The U.S. dollar rose against the Vietnamese dong Friday afternoon at banks.
Vietcombank sold the dollar at VND23,620, up 0.04% from Thursday.
Eximbank sold the greenback at VND23,600, up 0.04%.
The rate at Techcombank remained at VND23,617.
The State Bank of Vietnam lowered its reference rate down 0.08% to VND23,588.
Unofficial exchange points kept the greenback unchanged at VND23,450.
The dollar has depreciated against the dong by 0.46% since the beginning of the year.
Globally the dollar headed for its longest stretch of weekly losses in almost three years on Friday, as traders ramped up expectations of an imminent end to the U.S. Federal Reserve’s rate-hike cycle following signs inflation may be cooling, Reuters reported.

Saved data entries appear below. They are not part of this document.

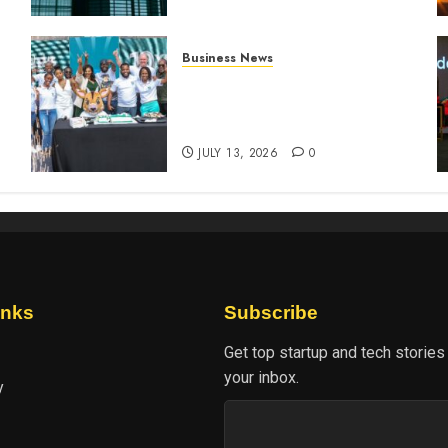
Business News
How The Hub Karen
n
redefined the shopping
experience
JULY 13, 2026
0
inks
Subscribe
Get top startup and tech stories
your inbox.
y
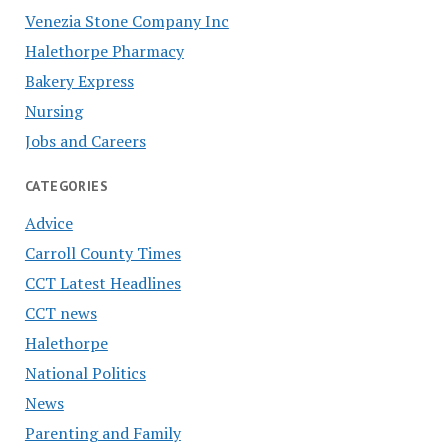
Venezia Stone Company Inc
Halethorpe Pharmacy
Bakery Express
Nursing
Jobs and Careers
CATEGORIES
Advice
Carroll County Times
CCT Latest Headlines
CCT news
Halethorpe
National Politics
News
Parenting and Family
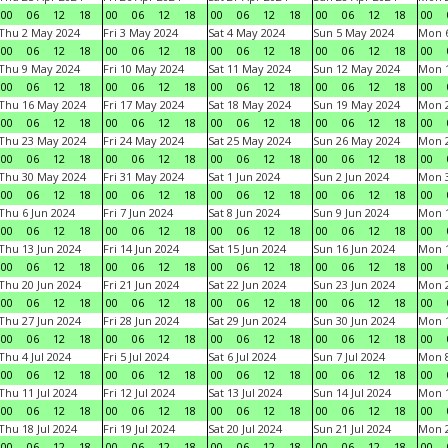
00
06
12
18
00
06
12
18
00
06
12
18
00
06
12
18
00
Thu 2 May 2024
Fri 3 May 2024
Sat 4 May 2024
Sun 5 May 2024
Mon 
00
06
12
18
00
06
12
18
00
06
12
18
00
06
12
18
00
Thu 9 May 2024
Fri 10 May 2024
Sat 11 May 2024
Sun 12 May 2024
Mon 
00
06
12
18
00
06
12
18
00
06
12
18
00
06
12
18
00
Thu 16 May 2024
Fri 17 May 2024
Sat 18 May 2024
Sun 19 May 2024
Mon 
00
06
12
18
00
06
12
18
00
06
12
18
00
06
12
18
00
Thu 23 May 2024
Fri 24 May 2024
Sat 25 May 2024
Sun 26 May 2024
Mon 
00
06
12
18
00
06
12
18
00
06
12
18
00
06
12
18
00
Thu 30 May 2024
Fri 31 May 2024
Sat 1 Jun 2024
Sun 2 Jun 2024
Mon 3
00
06
12
18
00
06
12
18
00
06
12
18
00
06
12
18
00
Thu 6 Jun 2024
Fri 7 Jun 2024
Sat 8 Jun 2024
Sun 9 Jun 2024
Mon 1
00
06
12
18
00
06
12
18
00
06
12
18
00
06
12
18
00
Thu 13 Jun 2024
Fri 14 Jun 2024
Sat 15 Jun 2024
Sun 16 Jun 2024
Mon 1
00
06
12
18
00
06
12
18
00
06
12
18
00
06
12
18
00
Thu 20 Jun 2024
Fri 21 Jun 2024
Sat 22 Jun 2024
Sun 23 Jun 2024
Mon 2
00
06
12
18
00
06
12
18
00
06
12
18
00
06
12
18
00
Thu 27 Jun 2024
Fri 28 Jun 2024
Sat 29 Jun 2024
Sun 30 Jun 2024
Mon 1
00
06
12
18
00
06
12
18
00
06
12
18
00
06
12
18
00
Thu 4 Jul 2024
Fri 5 Jul 2024
Sat 6 Jul 2024
Sun 7 Jul 2024
Mon 8
00
06
12
18
00
06
12
18
00
06
12
18
00
06
12
18
00
Thu 11 Jul 2024
Fri 12 Jul 2024
Sat 13 Jul 2024
Sun 14 Jul 2024
Mon 1
00
06
12
18
00
06
12
18
00
06
12
18
00
06
12
18
00
Thu 18 Jul 2024
Fri 19 Jul 2024
Sat 20 Jul 2024
Sun 21 Jul 2024
Mon 2
00
06
12
18
00
06
12
18
00
06
12
18
00
06
12
18
00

Data on Thursday showed U.S. wholesale prices, as measured by the producer price index (PPI), fell by the most in nearly three years last month, a day after data showed the consumer index was also softening as expected.
The dollar index, which measures the performance of the U.S. currency against six others, slid to a roughly one-year low of 100.78.
It was last down 0.1% at 100.90, and was headed for a weekly decline of more than 1%, its steepest drop since January. This would mark a fifth straight weekly loss, the longest such stretch since July 2020.
“The CPI rise was close to expectations, so it’s a significant market reaction for what was a fairly consensus outcome and I think that is a measure of how negative sentiment is on the dollar at the moment,” RBC Capital Markets chief currency strategist Adam Cole said.